--- Task ---
Leaving the pictures aside, repeat each line below exactly.

--- Data supplied ---

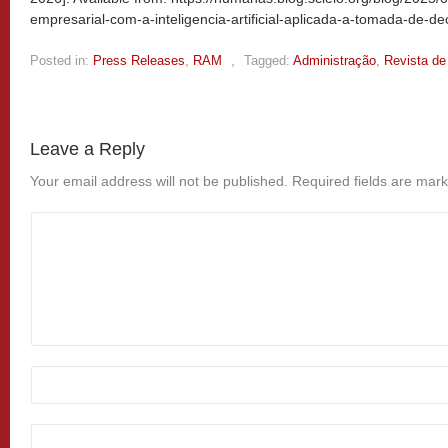
empresarial-com-a-inteligencia-artificial-aplicada-a-tomada-de-de
Posted in:
Press Releases
,
RAM
,
Tagged:
Administração
,
Revista de
Leave a Reply
Your email address will not be published.
Required fields are mar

--- Response to this exercise ---
empresarial-com-a-inteligencia-artificial-aplicada-a-tomada-de-de
Posted in:
Press Releases
,
RAM
,
Tagged:
Administração
,
Revista de
Leave a Reply
Your email address will not be published.
Required fields are mar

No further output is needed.